## Extracted material
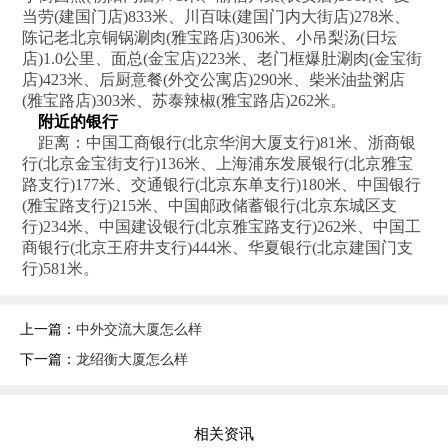
当劳(建国门店)833米、川百味(建国门内大街店)278米、
陈记老北京铜锅涮肉(雅宝路店)306米、小吊梨汤(日坛
店)1.0公里、面总(金宝店)223米、老门框爆肚涮肉(金宝街
店)423米、后厨意餐(外交公寓店)290米、柴米油盐粥店
(雅宝路店)303米、苏泰辣椒(雅宝路店)262米。
附近的银行
距离：中国工商银行(北京华润大厦支行)81米、浙商银
行(北京金宝街支行)136米、上海浦东发展银行(北京雅宝
路支行)177米、交通银行(北京东单支行)180米、中国银行
(雅宝路支行)215米、中国邮政储蓄银行(北京东城区支
行)234米、中国建设银行(北京雅宝路支行)262米、中国工
商银行(北京王府井支行)444米、华夏银行(北京建国门支
行)581米。
上一篇：
中外交流大厦怎么样
下一篇：
龙绍衡大厦怎么样
相关资讯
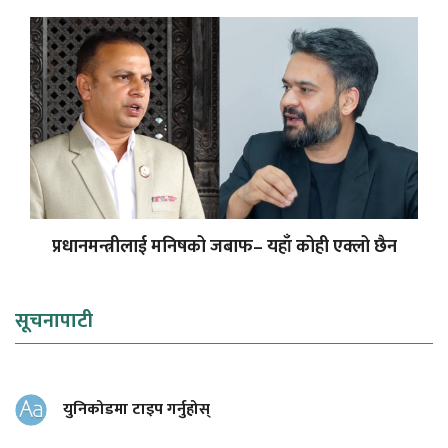
प्रधानमन्त्रीलाई मनिषको जबाफ– यहाँ कोही एक्लो छैन
सूचनापाटी
युनिकोडमा टाइप गर्नुहोस्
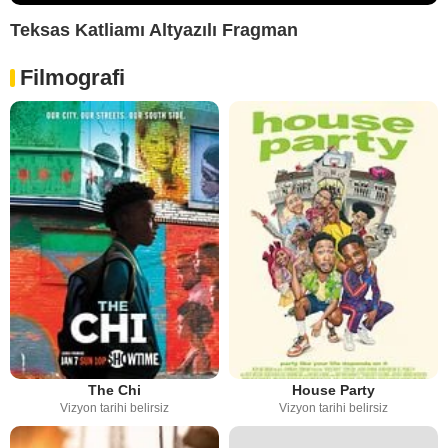
Teksas Katliamı Altyazılı Fragman
Filmografi
The Chi
House Party
Vizyon tarihi belirsiz
Vizyon tarihi belirsiz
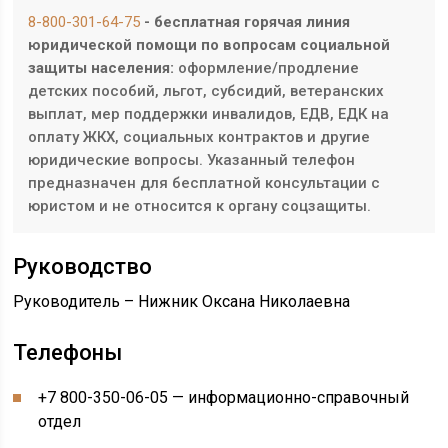
8-800-301-64-75
- бесплатная горячая линия
юридической помощи по вопросам социальной
защиты населения:
оформление/продление
детских пособий, льгот, субсидий, ветеранских
выплат, мер поддержки инвалидов, ЕДВ, ЕДК на
оплату ЖКХ, социальных контрактов и другие
юридические вопросы. Указанный телефон
предназначен для бесплатной консультации с
юристом и не относится к органу соцзащиты.
Руководство
Руководитель – Нижник Оксана Николаевна
Телефоны
+7 800-350-06-05 — информационно-справочный
отдел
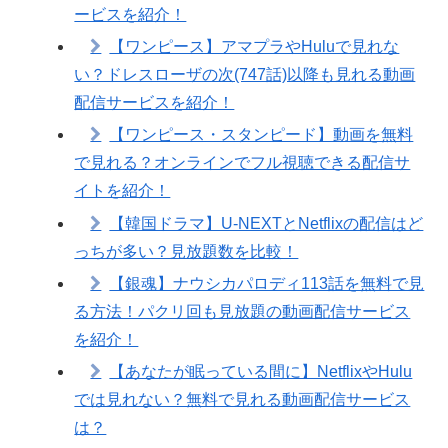
ービスを紹介！
【ワンピース】アマプラやHuluで見れな
い？ドレスローザの次(747話)以降も見れる動画
配信サービスを紹介！
【ワンピース・スタンピード】動画を無料
で見れる？オンラインでフル視聴できる配信サ
イトを紹介！
【韓国ドラマ】U-NEXTとNetflixの配信はど
っちが多い？見放題数を比較！
【銀魂】ナウシカパロディ113話を無料で見
る方法！パクリ回も見放題の動画配信サービス
を紹介！
【あなたが眠っている間に】NetflixやHulu
では見れない？無料で見れる動画配信サービス
は？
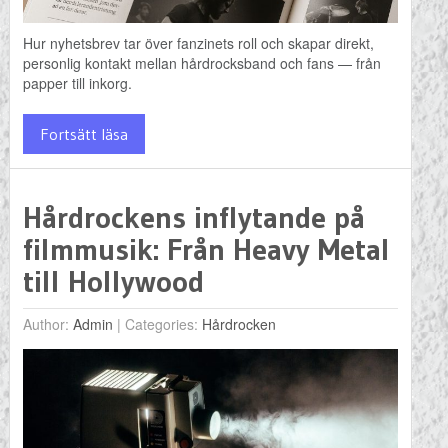
Hur nyhetsbrev tar över fanzinets roll och skapar direkt,
personlig kontakt mellan hårdrocksband och fans — från
papper till inkorg.
Fortsätt läsa
Hårdrockens inflytande på
filmmusik: Från Heavy Metal
till Hollywood
Author:
Admin
|
Categories:
Hårdrocken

## What you have to do
Please return exactly the lines from the one containing "い？ドレスローザの次(747話)以降も見れる動画" through the end of the material above, both ends included, but not the pictures.

## Solution
い？ドレスローザの次(747話)以降も見れる動画
配信サービスを紹介！
【ワンピース・スタンピード】動画を無料
で見れる？オンラインでフル視聴できる配信サ
イトを紹介！
【韓国ドラマ】U-NEXTとNetflixの配信はど
っちが多い？見放題数を比較！
【銀魂】ナウシカパロディ113話を無料で見
る方法！パクリ回も見放題の動画配信サービス
を紹介！
【あなたが眠っている間に】NetflixやHulu
では見れない？無料で見れる動画配信サービス
は？
Hur nyhetsbrev tar över fanzinets roll och skapar direkt,
personlig kontakt mellan hårdrocksband och fans — från
papper till inkorg.
Fortsätt läsa
Hårdrockens inflytande på
filmmusik: Från Heavy Metal
till Hollywood
Author:
Admin
|
Categories:
Hårdrocken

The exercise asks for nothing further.